Mr. Bornstein also revealed that JPL is developing artificial intelligence technologies for unmanned aerial and aquatic vehicles, and foresees a future in which AI is a regular fixture of the space program: “As the science and exploration goals of future space missions increase in capability and ambition, I believe AI will be one of several enabling technologies. Our approach is to survey current and future missions and ask ourselves what AI technologies dovetail nicely with their goals and requirements.”

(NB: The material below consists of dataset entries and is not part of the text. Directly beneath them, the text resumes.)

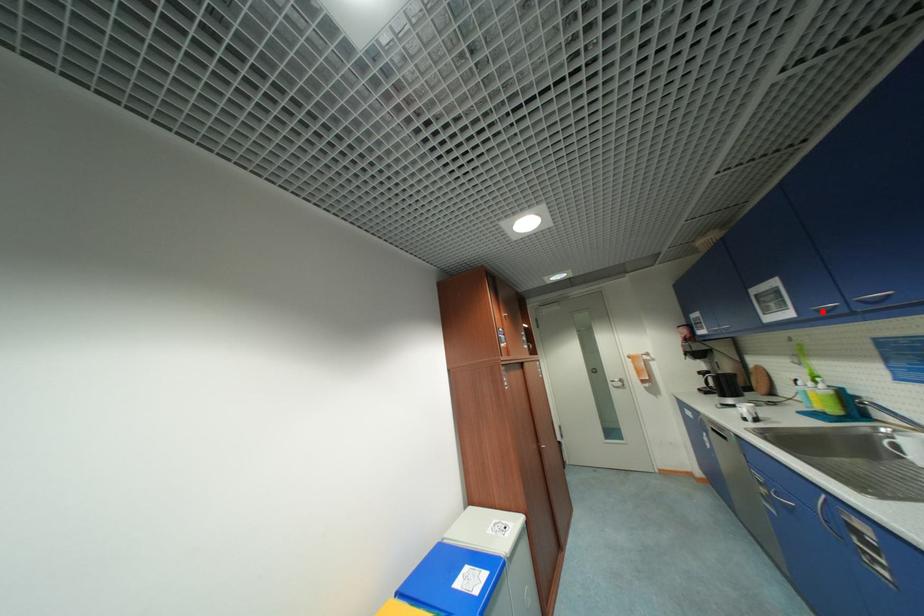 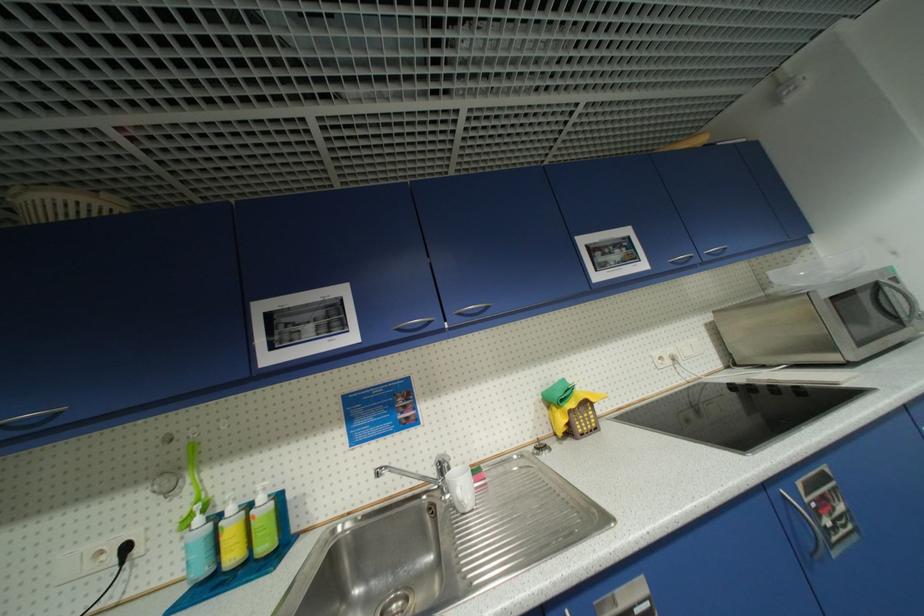 In the second image, find the point that corresponds to the highlighted location in the first image.

(405, 331) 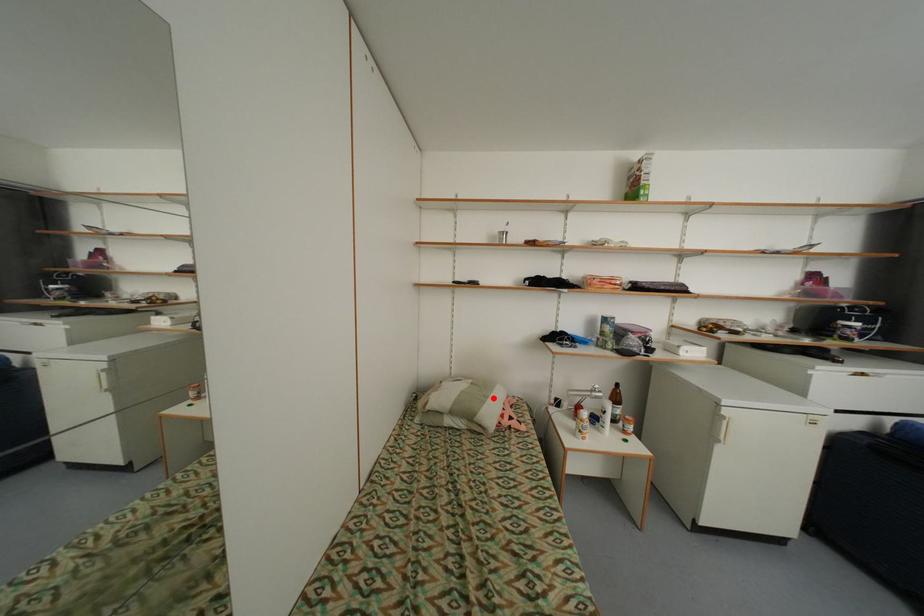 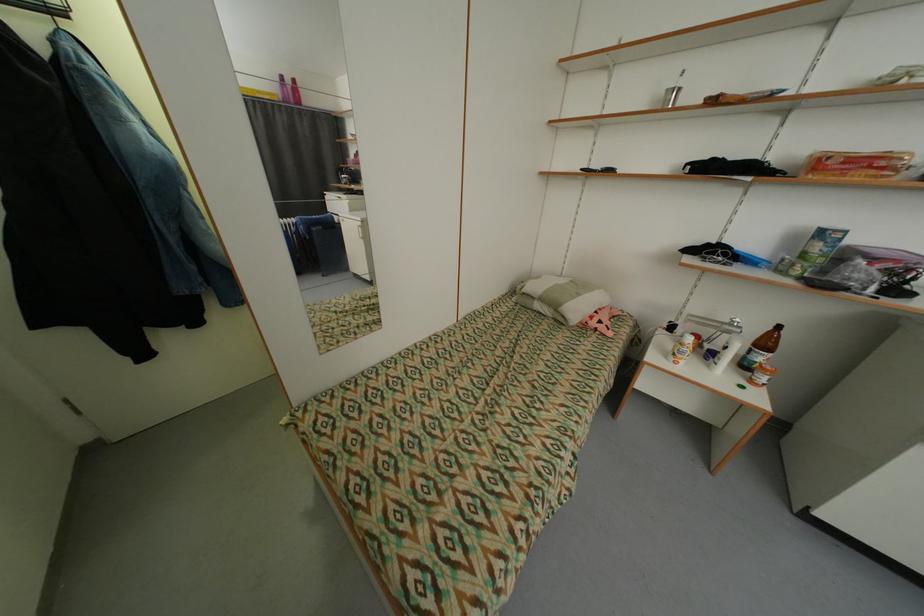 Find the pixel in the second image that matches the highlighted location in the first image.

(585, 296) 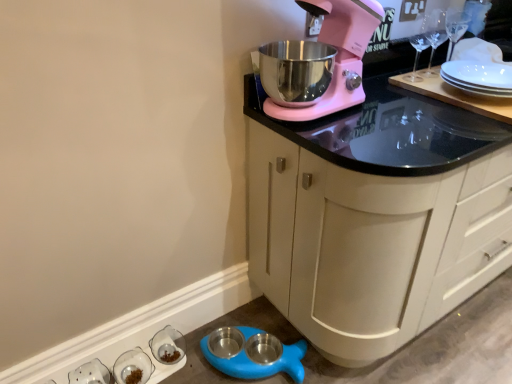 Locate an element on the screen. free space to the back side of clear glass bowls at lower left, the 2th tableware when ordered from left to right is located at coordinates (148, 344). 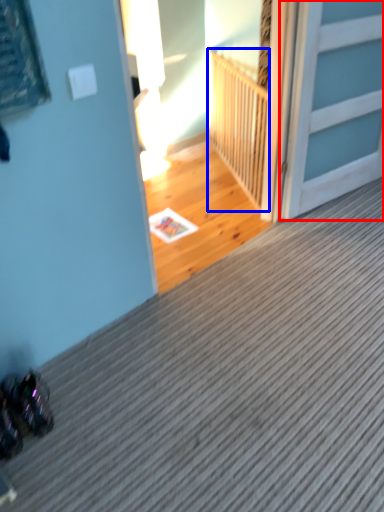 Question: Among these objects, which one is nearest to the camera, door (highlighted by a red box) or balustrade (highlighted by a blue box)?

Choices:
 (A) door
 (B) balustrade

Answer: (A)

Will the descendants of JPL’s Mars AEGIS-upgraded rover be able to reproduce themselves — in other words, will we see a singularity in space? Bornstein doesn’t think that scenario is likely, nor does he see the potential for a 100% autonomous space fleet. He has more concrete goals. Within ten years, he’d be happy just to see artificial intelligence become an accepted part of the space design process. (One exciting possibility he does mention is the potential for multiple spacecraft to collaborate and coordinate with each other, forming a network for team action.)
In the wake of Obama’s redirection of NASA’s moon budget, and in an era where private space companies like Virgin Galactic and Scaled Composites are taking over the human element of space travel, it seems less likely that there will be a substantial government budget for sending human scientists into space, particularly for routine data gathering. Artificial intelligence seems particularly suited for NASA’s scientific recon missions. It’s easy to imagine a future in which automated devices do the work of scientifically analyzing and even mining the resources of near-earth objects, comets and planets. As the Obama administration shifts the space program into bold new directions and forms, it seems likely we will be seeing a lot more AI space technology.